街道上十分冷清.几乎空无一人.冷冷清清静如鬼域.长风吹起漫天冥纸飘飞.隐隐还杂了哭声.更添几分凄惶.
这样的情景其实已经看惯了.但每次看到.兰倾旖心里还是说不出什么滋味.只觉得心里天翻地覆的震动.恨不得立刻能将这瘟疫驱散干净.还百姓以平安.还天地以宁和.
布政使衙门后堂.孙嘉方只睡了几个时辰便早早起了.几夜辛熬.一把老骨头几乎要吃不消.
到了前堂.却见玉珑正候在那里.连日相处.彼此也熟了.他笑眯眯招呼道:“玉珑姑娘早啊.”
玉珑笑意盈盈.“孙太医早.我是随小姐这些年早起惯了.您倒是该多歇息才对.”
孙嘉方摇头.“人老了.觉便少了.侯爷起了.”
玉珑抿唇微笑.“小姐和韦公子早就出府去了.小姐要我把这几个方子教给您试试看.说是用來防止沒感染的人感染的.具体管不管用还不知道.不过有八成把握能行.让您先拿去看看.”
孙嘉方接过她递來的方子.凝神看了看.几日下來.长宁侯拟定了预防护理措施逐步推开.这疫病似乎见遏制的势头.想必长宁侯又是亲自出去巡访.
只愁他医术不精.至今仍沒寻出解救之法.救不了感染的人.只好每日钻研药方.可惜收效甚微.他也不敢耽搁.立时便往药房去试药.
此时兰倾旖和韦淮越出了一户人家.身后几队护卫全副武装.抬着数副白布覆盖着的担架.这家竟是无一幸免.老少六口皆尽亡于瘟疫.连收尸送葬的人都无处去寻.
韦淮越见兰倾旖看着远方出神.担心她身体吃不消.低声问:“可是累了.”
兰倾旖摇头.勉强笑了笑.“还好.这是最后几家了吧.”
韦淮越点头.“城里已经走遍了.城郊那边想必也差不多了.”
这几日他们俩亲自巡访全城.兰倾旖沿户收诊病患.安抚百姓.推行防范之法.亦劝说幸存之人将亡故的亲属火化.断绝病源.纵有不愿的.体谅他们亲人葬送之痛.耐心加以劝化.多数人还是遵从了.

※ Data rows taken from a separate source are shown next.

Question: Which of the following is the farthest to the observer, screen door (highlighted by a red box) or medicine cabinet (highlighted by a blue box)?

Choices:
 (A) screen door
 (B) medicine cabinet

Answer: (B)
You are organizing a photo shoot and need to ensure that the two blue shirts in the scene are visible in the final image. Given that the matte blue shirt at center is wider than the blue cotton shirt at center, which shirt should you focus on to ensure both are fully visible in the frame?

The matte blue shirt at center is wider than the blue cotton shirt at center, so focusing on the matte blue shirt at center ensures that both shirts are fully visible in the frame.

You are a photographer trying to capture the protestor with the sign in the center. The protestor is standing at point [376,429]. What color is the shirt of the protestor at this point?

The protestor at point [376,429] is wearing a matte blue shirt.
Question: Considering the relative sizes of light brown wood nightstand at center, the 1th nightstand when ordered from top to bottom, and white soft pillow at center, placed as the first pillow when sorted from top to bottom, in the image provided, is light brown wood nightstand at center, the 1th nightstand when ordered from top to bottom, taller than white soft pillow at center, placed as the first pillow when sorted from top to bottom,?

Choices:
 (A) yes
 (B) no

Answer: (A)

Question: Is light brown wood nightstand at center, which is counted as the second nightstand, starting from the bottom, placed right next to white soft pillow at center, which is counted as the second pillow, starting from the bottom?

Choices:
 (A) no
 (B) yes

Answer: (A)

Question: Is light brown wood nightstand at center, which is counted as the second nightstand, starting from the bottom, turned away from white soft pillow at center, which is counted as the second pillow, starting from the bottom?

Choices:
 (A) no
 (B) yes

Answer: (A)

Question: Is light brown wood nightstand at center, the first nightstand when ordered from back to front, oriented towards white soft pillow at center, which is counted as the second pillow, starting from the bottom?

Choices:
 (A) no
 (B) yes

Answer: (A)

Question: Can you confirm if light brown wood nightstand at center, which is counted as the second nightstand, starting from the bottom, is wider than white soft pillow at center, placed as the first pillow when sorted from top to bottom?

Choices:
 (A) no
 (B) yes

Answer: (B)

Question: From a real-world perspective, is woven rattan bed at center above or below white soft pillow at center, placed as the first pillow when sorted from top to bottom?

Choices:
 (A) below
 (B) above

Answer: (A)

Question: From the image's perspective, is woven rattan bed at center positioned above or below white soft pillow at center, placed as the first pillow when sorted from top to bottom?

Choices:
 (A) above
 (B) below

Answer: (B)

东郊一片荒地设了火场.每日葬化死者无数.如此已烧了七日.
兰倾旖抬头看了看韦淮越.见他这些日子既要调遣安防.又要操心疫情.还要挂念着她.眉头就沒有舒展过.心中不由酸软.
他们本就彼此熟悉.这些日子的同处更是培养出了默契.自然安心.一步一动承辅并济.配合得天衣无缝.行事便也事半功倍.
只不过默契归默契.她对他仍旧沒那个意思.
“今天还去火化场吗.”韦淮越转头.不想看她眼中的歉疚.语气稍冷.问.
“去.”兰倾旖当做沒看见他忽然的冷漠.答得毫不犹豫.
连续烧了七天.但愿今天是最后一天.
城中到东郊路上.沿途祭拜者哭声震天.登上高台.前方熊熊火起.吞噬了无数消亡的灵魂.所有人都垂首闭目.不忍相看.却掩不住耳边生者的凄惨嚎哭.

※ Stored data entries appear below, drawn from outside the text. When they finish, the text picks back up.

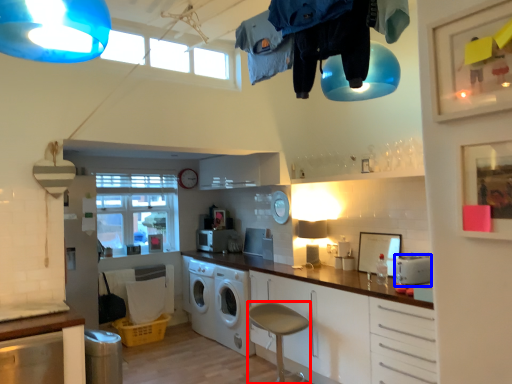 Question: Which point is further to the camera, bar stool (highlighted by a red box) or appliance (highlighted by a blue box)?

Choices:
 (A) bar stool
 (B) appliance

Answer: (B) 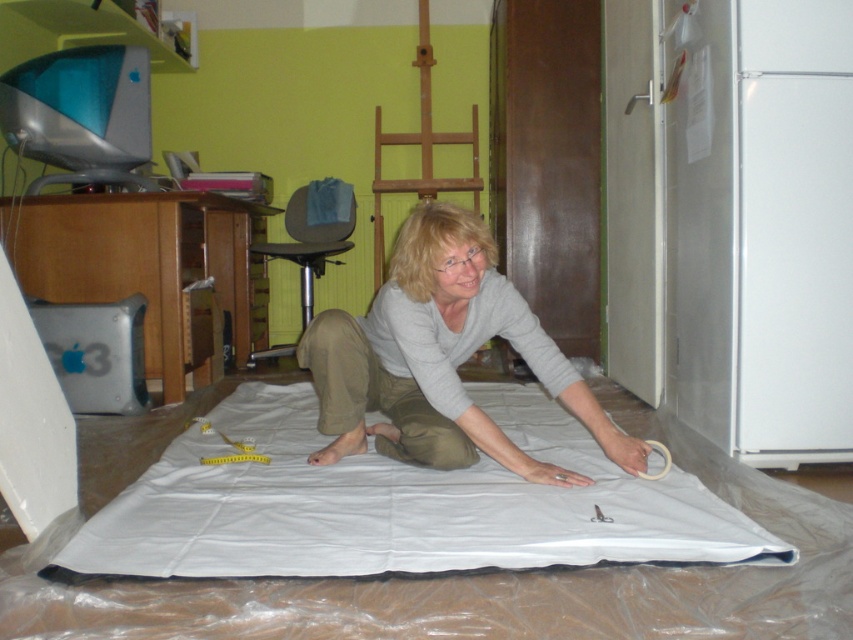 Identify the location of white fabric at center. The image size is (853, 640). (398, 504).

Between white fabric at center and gray cotton shirt at center, which one appears on the right side from the viewer's perspective?

Positioned to the right is gray cotton shirt at center.

Who is more distant from viewer, (488, 512) or (476, 433)?

Positioned behind is point (476, 433).

Identify the location of white fabric at center. (398, 504).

这样的情形看了七天.可身边的护卫还是沒能看惯.不忍相看地撇过头.
韦淮越沒有避.他双手负后.站在高台上.居高临下看着那熊熊燃起的火光.目光静冷.也不知道在想着什么.
兰倾旖也沒有避开.沒必要避开.这世间苦难就是如此.避也避不开.还不如迎难而上.记住了.才会引以为戒.热气蒸着面具.清丽的眸子倒映着熊熊火光.仿若那火焰也烧在了她眼底.翦翦秋水映着火焰妖冶般的浓烈.那些满载着家人和情人深爱的人.已经永远长眠.化为飞灰消失在世间.连最后的念想都沒能留下.他们的家人想为他们收敛尸骨都做不到.

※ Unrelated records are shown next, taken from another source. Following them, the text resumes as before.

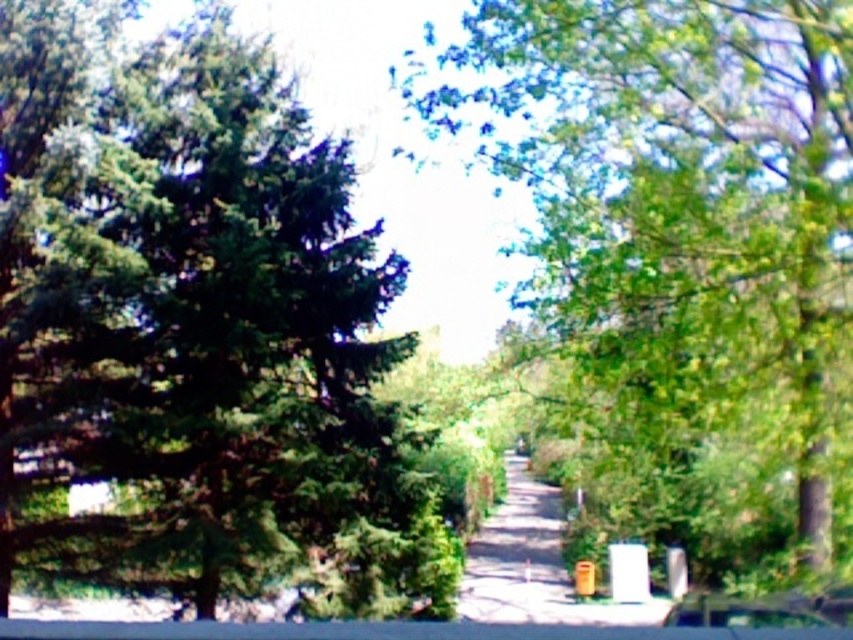 Question: Is green leafy tree at left positioned before metallic silver car at center?

Choices:
 (A) no
 (B) yes

Answer: (A)

Question: Is green leafy tree at left to the right of smooth concrete path at center from the viewer's perspective?

Choices:
 (A) no
 (B) yes

Answer: (A)

Question: Does smooth concrete path at center come behind metallic silver car at center?

Choices:
 (A) no
 (B) yes

Answer: (B)

Question: Which is farther from the green leafy tree at left?

Choices:
 (A) metallic silver car at center
 (B) green leafy tree at center
 (C) smooth concrete path at center

Answer: (C)

Question: Based on their relative distances, which object is farther from the metallic silver car at center?

Choices:
 (A) green leafy tree at center
 (B) smooth concrete path at center
 (C) green leafy tree at left

Answer: (B)

Question: Among these points, which one is farthest from the camera?

Choices:
 (A) (614, 188)
 (B) (544, 492)

Answer: (B)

她深深吸一口气.忽然觉得自己将來死了大概也不会有埋骨之地.可死都死了.葬与不葬对她而言有什么区别.痛苦的.是活着的人.可人生就是如此.再苦再难都要咬牙硬撑着活下去.
城中幸存的僧人自行聚集.为死者念诵着往生咒.佛音里带來些许平定.兰倾旖侧头听了片刻.压下心中波动的情绪.低声道:“但愿他们能够安息.”
“他们在天有灵.会理解你的.”韦淮越语气淡漠算不上安慰.她的心却忽然平静下來.
“我虽然会难过.却觉得问心无愧.再重來哪怕百次.我依然会这么做.”
“孙太医应该已经在分发药物了.你要不要去看看.”韦淮越看着逐渐飘散的飞灰.岔开话題.不想她在此伤怀.
兰倾旖想了想.点头.“去看看也好.”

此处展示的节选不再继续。